• [Activity]: Could you repeat, word for word, every line from the one containing "телләр буенча БДИ" through the final line of the records below, and nothing else?

• [Extracted page text data]:

=-=-=-=-=

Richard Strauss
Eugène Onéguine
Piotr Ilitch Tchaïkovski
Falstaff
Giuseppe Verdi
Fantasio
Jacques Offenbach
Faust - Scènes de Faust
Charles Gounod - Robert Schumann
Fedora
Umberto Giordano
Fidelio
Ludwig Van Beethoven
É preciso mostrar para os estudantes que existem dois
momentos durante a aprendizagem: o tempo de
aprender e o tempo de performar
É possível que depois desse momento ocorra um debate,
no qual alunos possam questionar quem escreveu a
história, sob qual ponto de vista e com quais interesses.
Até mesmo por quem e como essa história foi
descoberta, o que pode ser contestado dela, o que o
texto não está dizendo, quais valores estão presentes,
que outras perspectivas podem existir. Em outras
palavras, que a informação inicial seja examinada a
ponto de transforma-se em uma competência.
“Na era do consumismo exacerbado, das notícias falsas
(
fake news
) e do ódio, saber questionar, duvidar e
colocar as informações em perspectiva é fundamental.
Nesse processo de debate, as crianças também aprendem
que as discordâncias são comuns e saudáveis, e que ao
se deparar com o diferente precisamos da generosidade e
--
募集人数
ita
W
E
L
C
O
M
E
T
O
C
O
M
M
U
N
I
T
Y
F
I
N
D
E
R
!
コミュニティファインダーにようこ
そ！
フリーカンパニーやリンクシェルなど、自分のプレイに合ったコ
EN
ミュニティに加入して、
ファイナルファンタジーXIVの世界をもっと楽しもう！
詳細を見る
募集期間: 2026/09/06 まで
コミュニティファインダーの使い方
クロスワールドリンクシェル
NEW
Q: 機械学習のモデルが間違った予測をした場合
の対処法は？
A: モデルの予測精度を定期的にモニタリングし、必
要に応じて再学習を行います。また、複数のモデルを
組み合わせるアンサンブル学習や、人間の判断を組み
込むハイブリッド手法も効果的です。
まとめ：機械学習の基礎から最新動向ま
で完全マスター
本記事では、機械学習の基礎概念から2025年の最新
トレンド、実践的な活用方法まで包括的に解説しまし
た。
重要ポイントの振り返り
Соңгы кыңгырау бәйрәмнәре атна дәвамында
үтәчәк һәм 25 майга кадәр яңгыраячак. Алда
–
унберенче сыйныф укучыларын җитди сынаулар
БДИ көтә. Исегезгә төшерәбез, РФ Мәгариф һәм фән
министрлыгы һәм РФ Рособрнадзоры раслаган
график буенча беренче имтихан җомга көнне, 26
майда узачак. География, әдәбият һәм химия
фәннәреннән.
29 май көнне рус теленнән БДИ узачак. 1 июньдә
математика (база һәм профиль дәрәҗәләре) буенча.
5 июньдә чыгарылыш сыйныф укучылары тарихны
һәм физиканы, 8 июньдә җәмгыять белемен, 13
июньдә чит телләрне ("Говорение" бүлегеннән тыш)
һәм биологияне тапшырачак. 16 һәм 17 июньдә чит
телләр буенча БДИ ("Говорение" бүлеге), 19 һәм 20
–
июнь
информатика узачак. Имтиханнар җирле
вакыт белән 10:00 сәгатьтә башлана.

=-=-=-=-=

• [Exercise result]:
телләр буенча БДИ ("Говорение" бүлеге), 19 һәм 20
–
июнь
информатика узачак. Имтиханнар җирле
вакыт белән 10:00 сәгатьтә башлана.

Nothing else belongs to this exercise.